Sir Arthur C. Clarke was one of the greatest futurists and science-fiction writers of the twentieth century. He authored some one hundred books, including 2001: A Space Odyssey. He cowrote the screenplay for the film of the same name with Stanley Kubrick, who directed and produced the movie.
Sir Arthur was a longtime secular humanist. He signed Humanist Manifesto 2000 and was a Laureate of the Council for Secular Humanism’s International Academy of Humanism. He thoroughly enjoyed reading Free Inquiry and helped promote the journal. In 2006, he sent a message of encouragement to the Nigerian Humanist Movement in honor of its tenth anniversary celebration and conference.
Sir Arthur’s imaginative scientific writing predicted a worldwide system of satellites, cell phones, space stations, and the Internet.

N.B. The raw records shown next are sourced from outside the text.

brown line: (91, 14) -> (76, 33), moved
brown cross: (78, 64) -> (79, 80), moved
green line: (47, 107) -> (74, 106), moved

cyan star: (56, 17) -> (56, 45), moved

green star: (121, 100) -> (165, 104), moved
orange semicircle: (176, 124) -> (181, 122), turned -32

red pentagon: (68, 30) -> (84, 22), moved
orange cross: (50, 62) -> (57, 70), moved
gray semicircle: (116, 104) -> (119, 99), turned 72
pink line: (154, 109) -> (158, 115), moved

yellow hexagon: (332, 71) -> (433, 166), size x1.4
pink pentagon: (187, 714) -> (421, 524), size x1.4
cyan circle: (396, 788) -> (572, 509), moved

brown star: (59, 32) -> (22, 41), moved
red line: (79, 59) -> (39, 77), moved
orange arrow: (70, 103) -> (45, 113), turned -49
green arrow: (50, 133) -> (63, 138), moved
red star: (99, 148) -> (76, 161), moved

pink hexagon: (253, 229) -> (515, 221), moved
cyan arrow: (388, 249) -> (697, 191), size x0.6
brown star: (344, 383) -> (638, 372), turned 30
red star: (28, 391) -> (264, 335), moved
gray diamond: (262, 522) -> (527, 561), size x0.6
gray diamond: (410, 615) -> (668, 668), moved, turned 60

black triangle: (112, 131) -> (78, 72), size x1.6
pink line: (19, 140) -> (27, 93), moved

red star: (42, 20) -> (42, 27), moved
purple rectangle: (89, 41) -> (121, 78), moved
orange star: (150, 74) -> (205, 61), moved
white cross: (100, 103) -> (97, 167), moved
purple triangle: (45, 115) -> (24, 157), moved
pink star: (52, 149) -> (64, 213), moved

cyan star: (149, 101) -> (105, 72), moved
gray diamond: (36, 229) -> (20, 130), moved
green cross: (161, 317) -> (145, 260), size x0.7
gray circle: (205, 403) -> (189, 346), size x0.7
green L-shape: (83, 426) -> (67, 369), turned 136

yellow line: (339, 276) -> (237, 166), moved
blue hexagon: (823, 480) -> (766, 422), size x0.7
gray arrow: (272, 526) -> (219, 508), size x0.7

Highly influential astronomers, U.S. astronauts, and Soviet cosmonauts accredited him with helping to initiate the age of space exploration.
Born in Britain, Sir Arthur moved to Colombo, Ceylon (now Sri Lanka) in 1956. In 1962, he suffered a polio attack that left him weakened. Since 1984, he struggled with post-polio syndrome and was confined to a wheelchair in his later years.
He received numerous science-fiction awards, including the Hugo and the British Science Fiction Association awards. In 1994, he received a nomination for a Nobel Prize, and, in 1998, Queen Elizabeth II knighted him.
Sir Arthur left strict instructions that there were to be “absolutely no religious rites of any kind” at his funeral. He also requested a funeral without politicians. However, he was buried at a cemetery in Colombo on March 22, 2008, with a Catholic priest and about a dozen Buddhist monks in attendance. The Sri Lankan government asked its citizens to observe a moment of silence in his honor.
He will be remembered for his impressive contributions to the prolific growth of scientific knowledge during his lifetime.